Sin embargo, la izquierda —que disfraza su fascismo bajo el rótulo del “progresismo”— salió en bandada a criticar, esgrimir y quitar validez al reconocimiento de la heroína venezolana. Pero ¿por qué?

Sencillo: para la idiosincrasia “progresista”, todo aquel que no esté alineado a sus discursos es un agresor, un violento, un paria. Por ello, los grupos feministas, en vez de apoyar, así fuera por pura sororidad femenina, a su congénere, lo que hicieron fue sacrificarla. Así mismo los actores políticos de nuestro país: el mismo Arcadio Buendía (Gustavo Petro) refunfuñó ante el triunfo de María Corina, lo cual es, honestamente, razonable; después de todo, no puede ir en contra de su compadre ideológico —el dictador Maduro—.

La condecoración de María Corina Machado solo pone en evidencia algo muy tácito: a la izquierda latinoamericana y progresista no le interesa la democracia, ni los derechos humanos, ni la paz, ni mucho menos le gusta ver a mujeres verdaderamente fuertes y empoderadas. Solo les interesa que su aliado Nicolás se mantenga en el poder, sano y salvo, para de esa manera alimentar su narrativa izquierdista.
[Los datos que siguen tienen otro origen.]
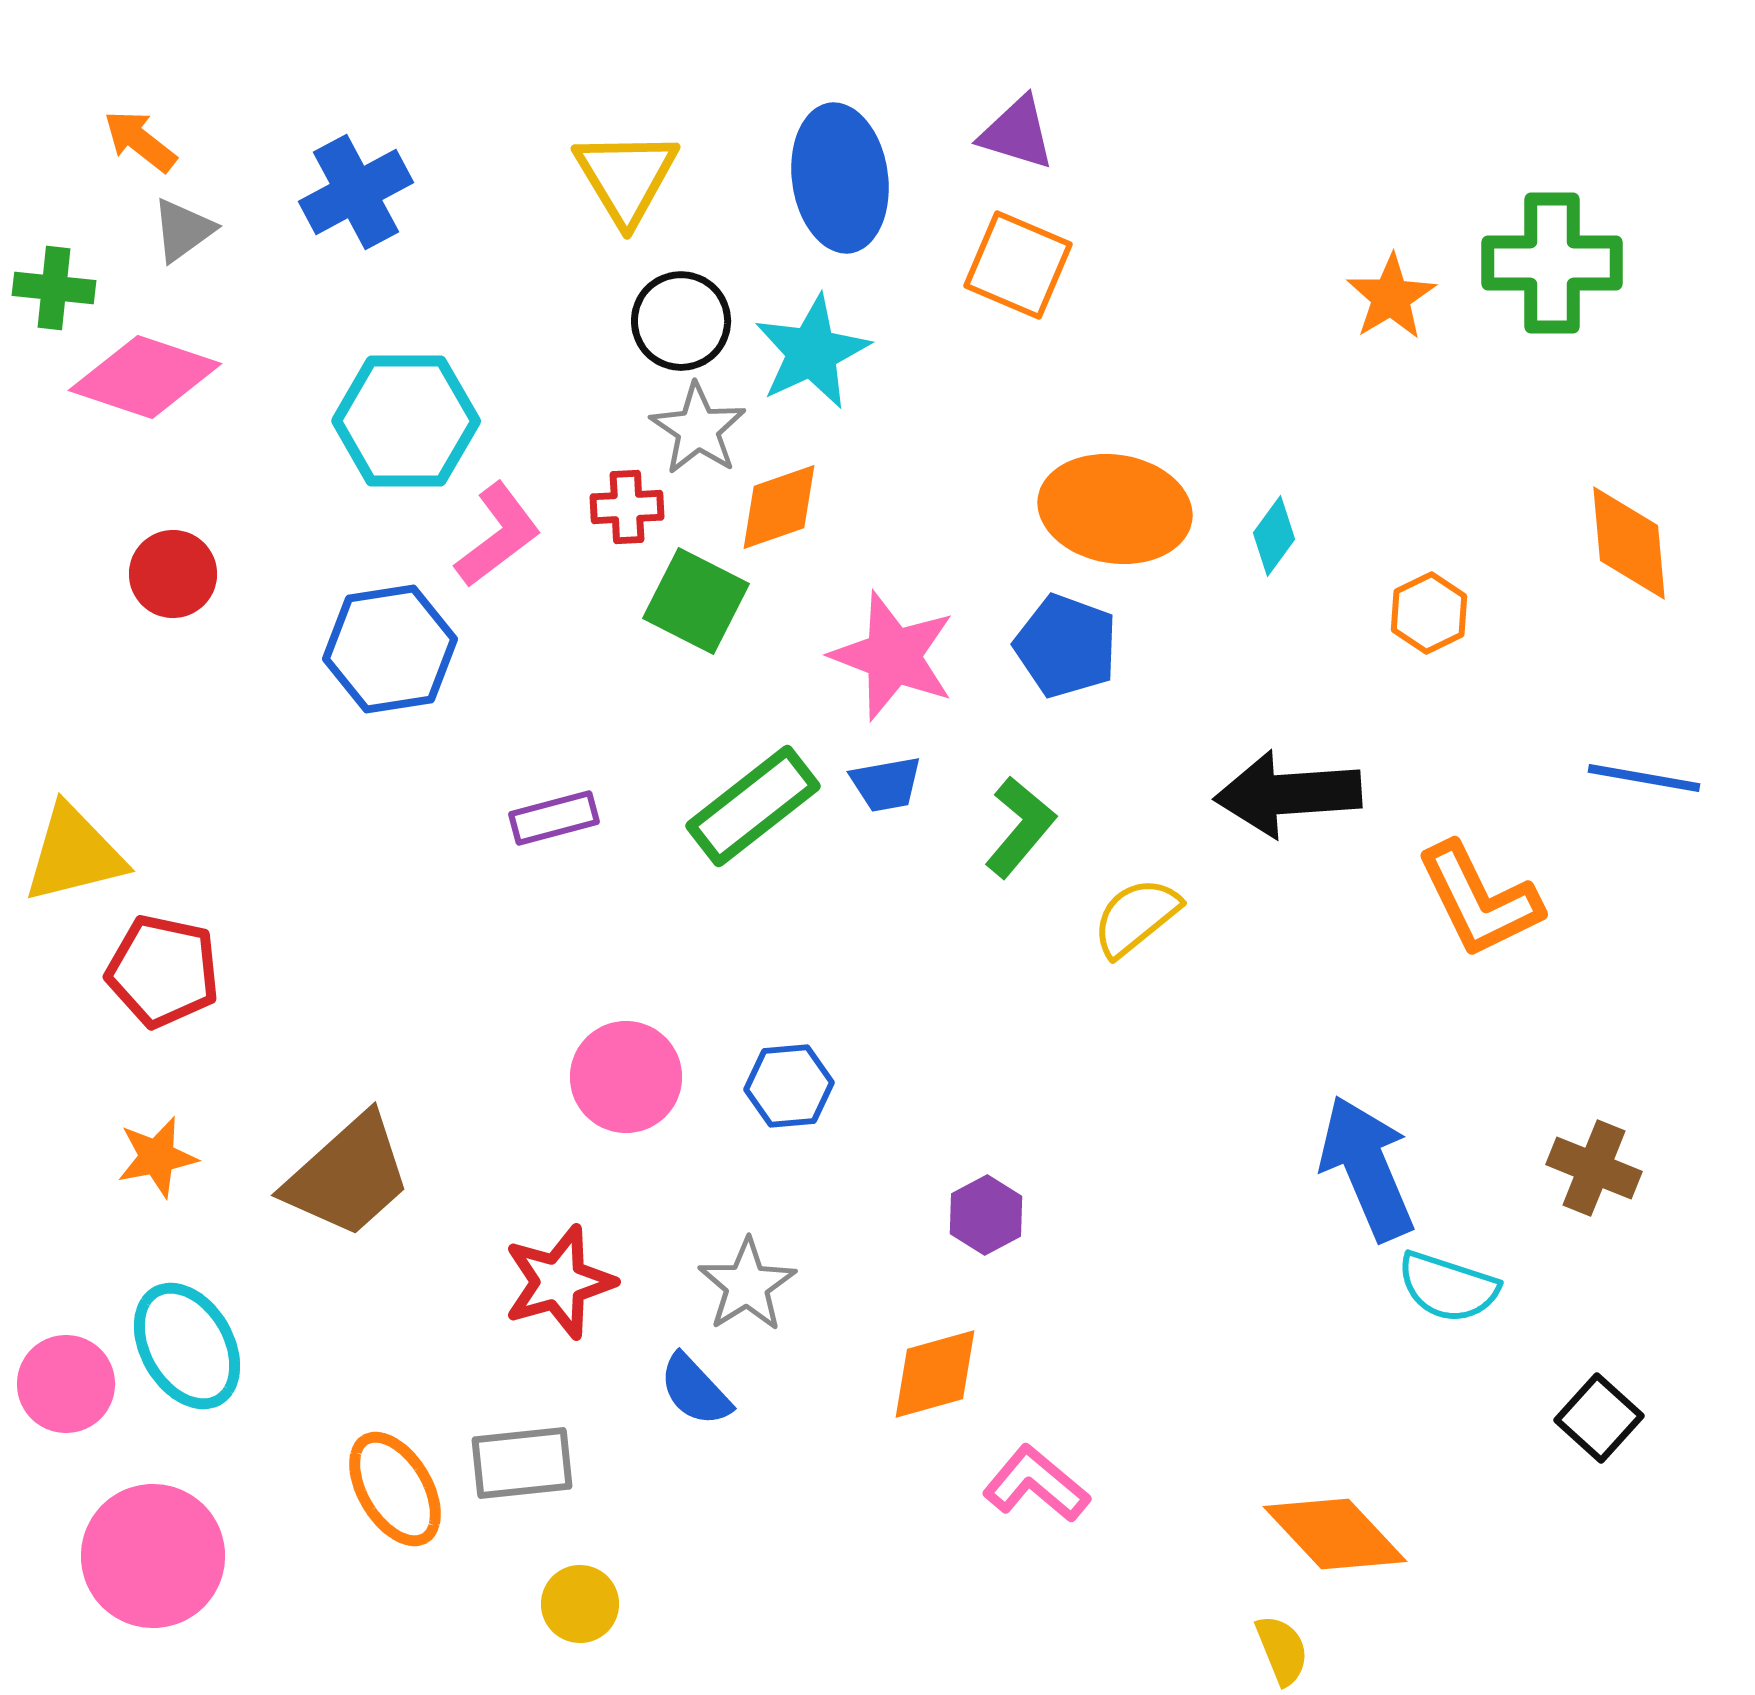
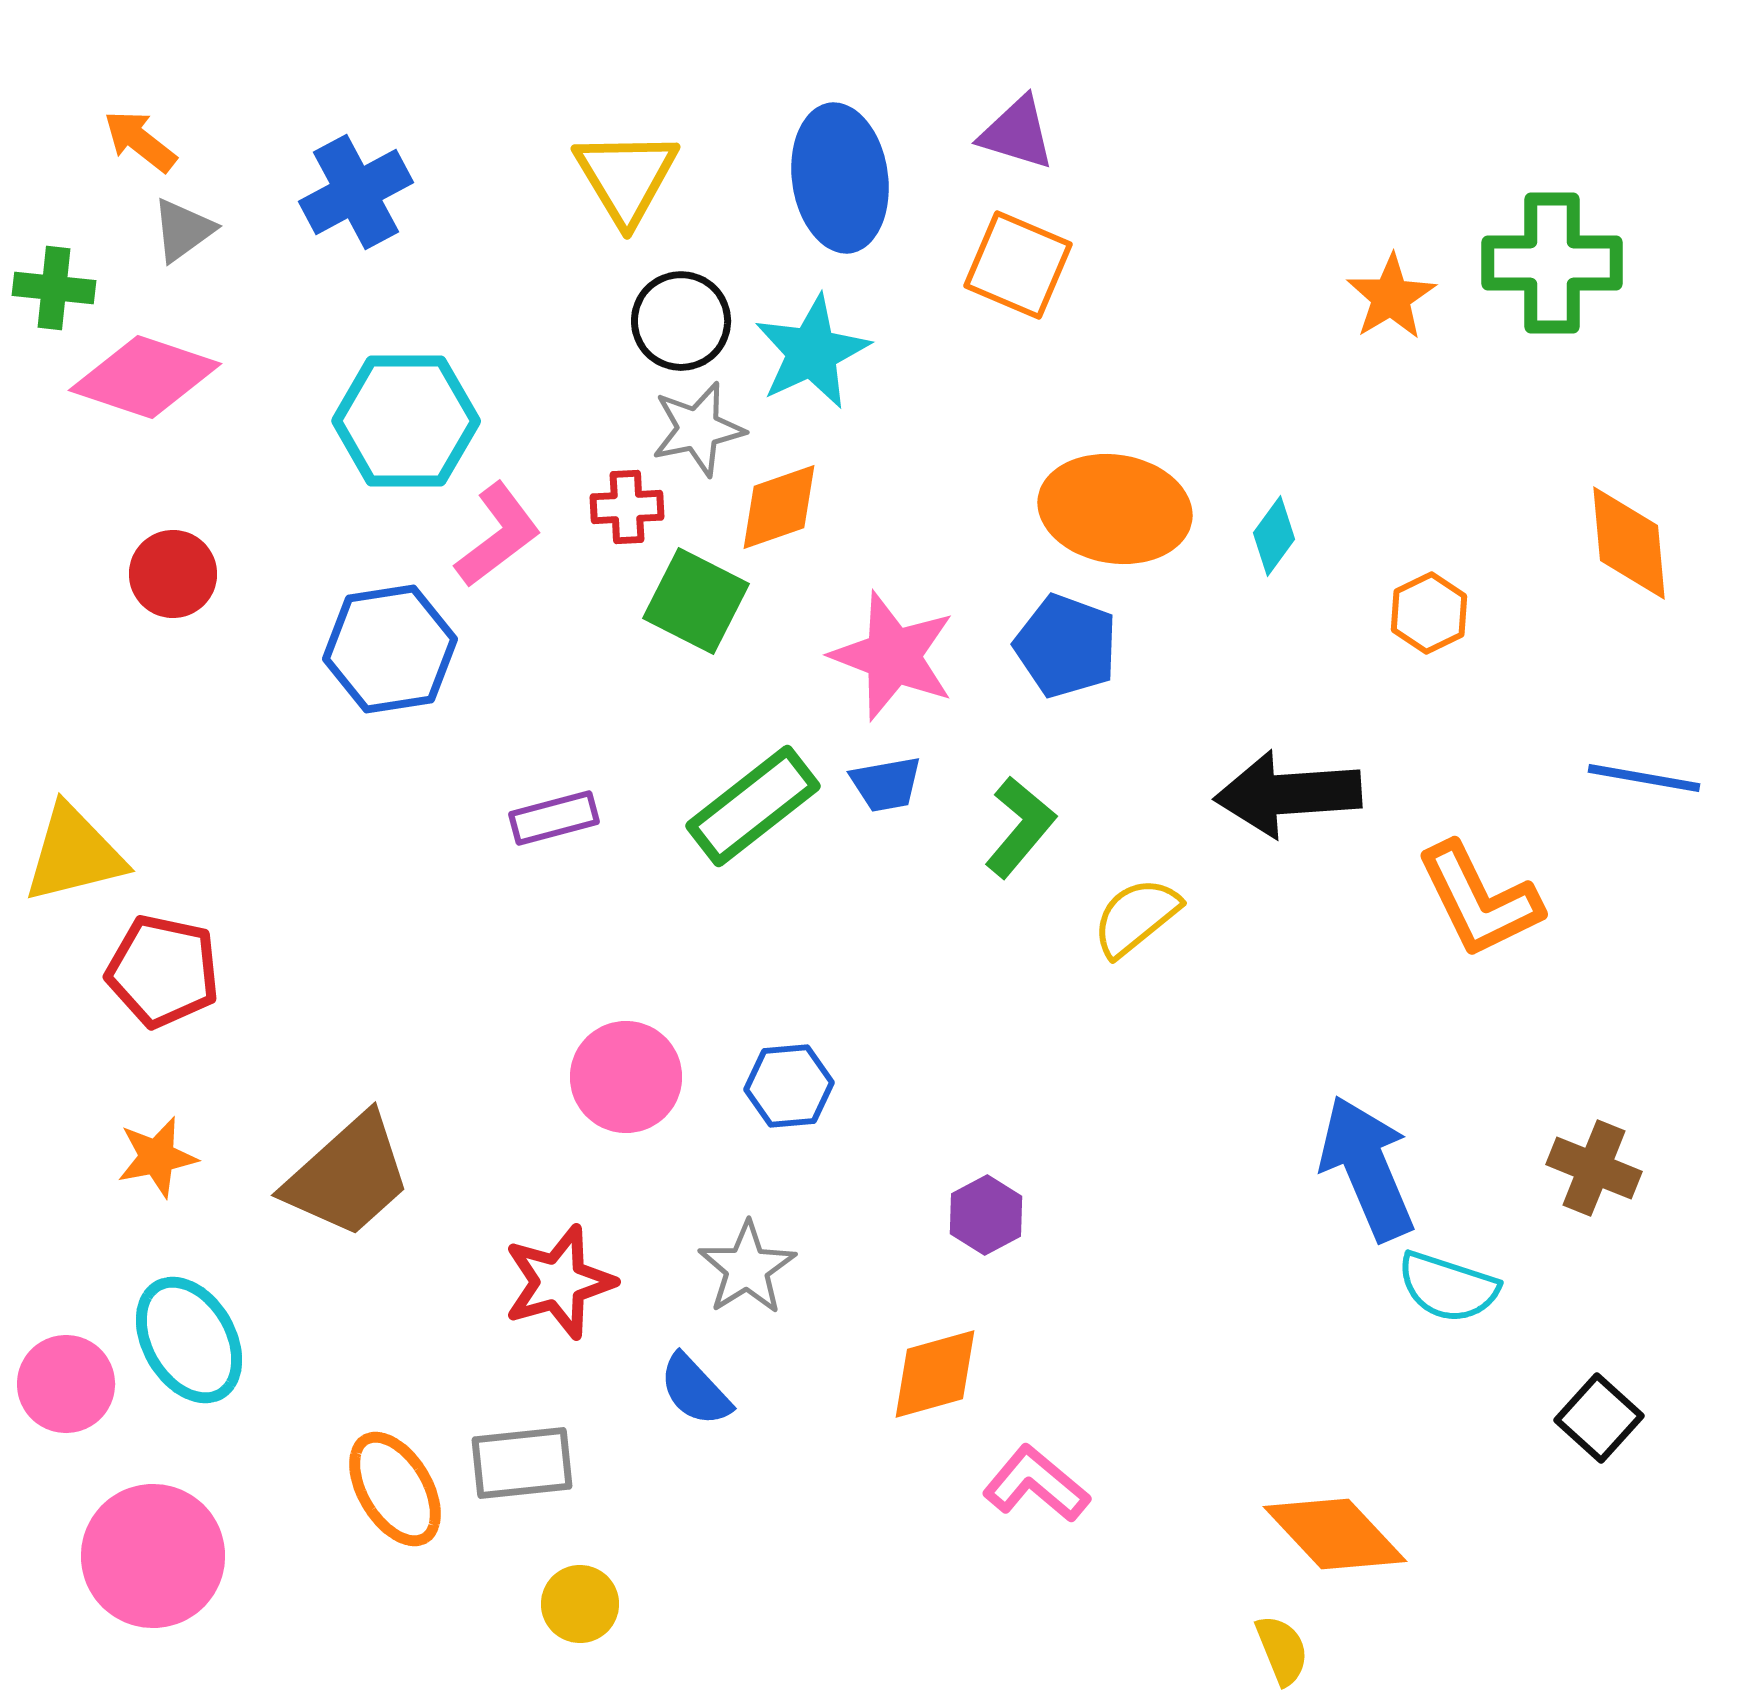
gray star at (698, 429): rotated 26 degrees clockwise
gray star at (747, 1285): moved 17 px up
cyan ellipse at (187, 1346): moved 2 px right, 6 px up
Lo cual resulta cómico, pues todo lo que medio huela a derecha lo atacan con el argumento trasnochado de fascismo y dictadura, tal cual como le pasó a Duque. Pero eso sí: para denunciar dictaduras verdaderas como la cubana, la nicaragüense o la venezolana, ahí sí guardan silencio. Tal como cuando denuncian en Colombia los crímenes de los paramilitares, pero callan atrozmente ante las masacres guerrilleras. Así de selectiva es la moral del izquierdista.

Tanto así que se autodenominan defensores de la libre autodeterminación de los pueblos, pero en cuanto al caso venezolano son opinólogos profesionales, aun sin conocer el contexto y sin haber ido directamente a Venezuela a conocer la situación de primera mano, hasta se atreven a invalidar a los mismo venezolanos y con soberbia dicen que ellos están equivocados y que su forma de pensar no es más que una manipulación de la “derecha imperialista” —como cierto compañero de pluma, quien no para de citar a Monedero y escribe cosas de las que no tiene ni la más mínima idea—.

Por eso, en mis reflexiones siempre me pregunto: si en verdad existe la libre autodeterminación de los pueblos, entonces estos tienen el derecho de decidir cómo quieren ser libres. Y si el mismo pueblo venezolano exige una intervención militar y para ello usa a María Corina Machado como interlocutora de ese deseo nacional, pues que así sea. Ningún zurdo debería juzgarlos por ello, puesto que solo ellos —los venezolanos— tienen en sus cuerpos y en sus mentes las cicatrices de una dictadura que los ha oprimido por más de veinte años, a la cual han intentado sacar por medio de las urnas, el diálogo y las calles.

Por lo que si una intervención es lo único que actualmente pide y desea un pueblo diezmado y atribulado, sería mezquino negarle siquiera la posibilidad de decidir su última carta para obtener libertad.